Monday, April 30, 2012

Giveaway

I don't know what happened to this week. Here we are at the end of National Poetry Month, and I only managed to write anything within the last week, like a reluctant IV drip. Because of my trip over the ocean, I also didn't participate in any giveaways and wish I did. So here, with my last opportunity, I'm offering a couple of copies of my chapbooks (=2 altogether) to whoever is interested. Just tell me if you have one or the other and leave your snail mail and I'll choose at random, provided someone answers....

On that topic, Dave Bonta the other day reviewed Excuse me while I wring this long swim out of my hair. Thanks Dave. Elsewhere earlier this month, a poet talked about my Book of Hours Ghazal at her blog. Thanks to her too!

Tomorrow is May Day in Germany, which is labor day, and I look forward now to a long sleep.


Monday, April 23, 2012

Mileage

So where wasn't I? Montana, for one, and also Maine. But I did all the states that start with 'New,' including the southwestern one, and some one-word states, too. What did I learn on my traipse through the states? Mostly that crazy is given way too much air time. And that air time in general, even the supposedly serious talk shows, are against the serious.

On the upside, Americans love to interact. They gladly enter conversation. They stop your daughter on the street to say they like her hair, or lack of it. They ask you where you got your shirt. They call you darling and honey. Sometimes their zeal gets the better of them, as with the man who woke me up on the flight from Albuquerque to Houston to ask if I'd ever flown United. Well intentioned, I am sure. Even headphones could not stop his heart surgery. On another flight, after a guy across from me complained to the stewardess for the fourth time about the way she phrased something(!), the guy behind me told him politely to shut up.

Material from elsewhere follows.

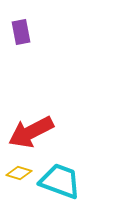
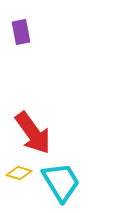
red arrow: moved 2 px right, 1 px down; rotated 99 degrees counterclockwise
cyan trapezoid: moved 1 px right, 1 px down; rotated 39 degrees clockwise
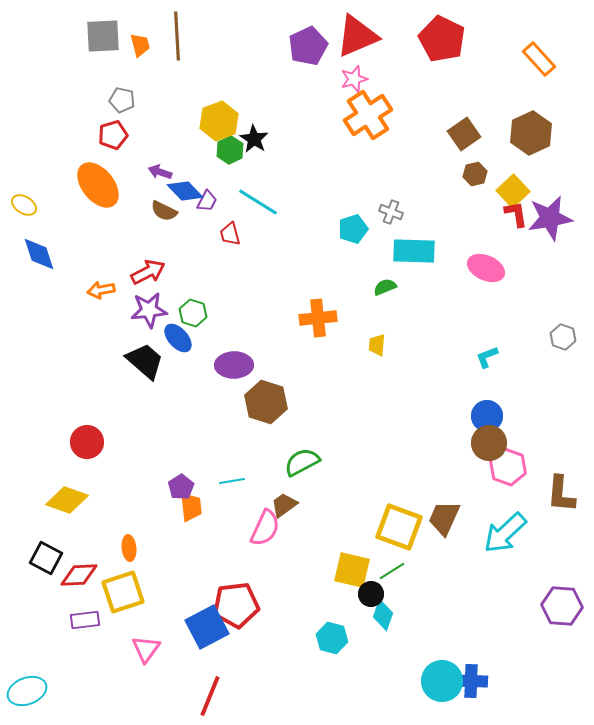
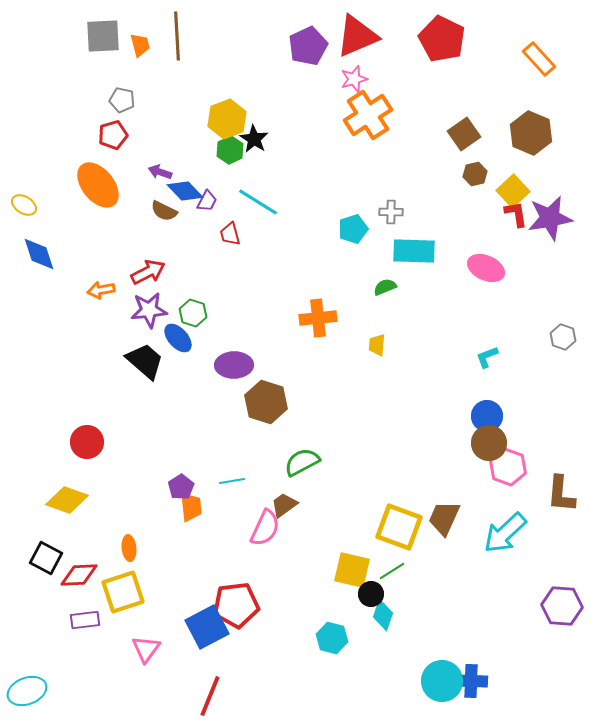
yellow hexagon at (219, 121): moved 8 px right, 2 px up
brown hexagon at (531, 133): rotated 12 degrees counterclockwise
gray cross at (391, 212): rotated 20 degrees counterclockwise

I have been away. So long! I didn't get a chance until now to mention that I have three poems in the spring issue of Menacing Hedge: 'Snow Globe Shepherd,' 'Village' and 'Crepe Paper Body.' Like the label on the bottle in Alice in Wonderland might as well have said, "Read Me."

Sunday, April 22, 2012

Set your monkey free

1. I always sleep alphabetically but last night God forgot and removed the W. I was sent back to sleep twice through the V.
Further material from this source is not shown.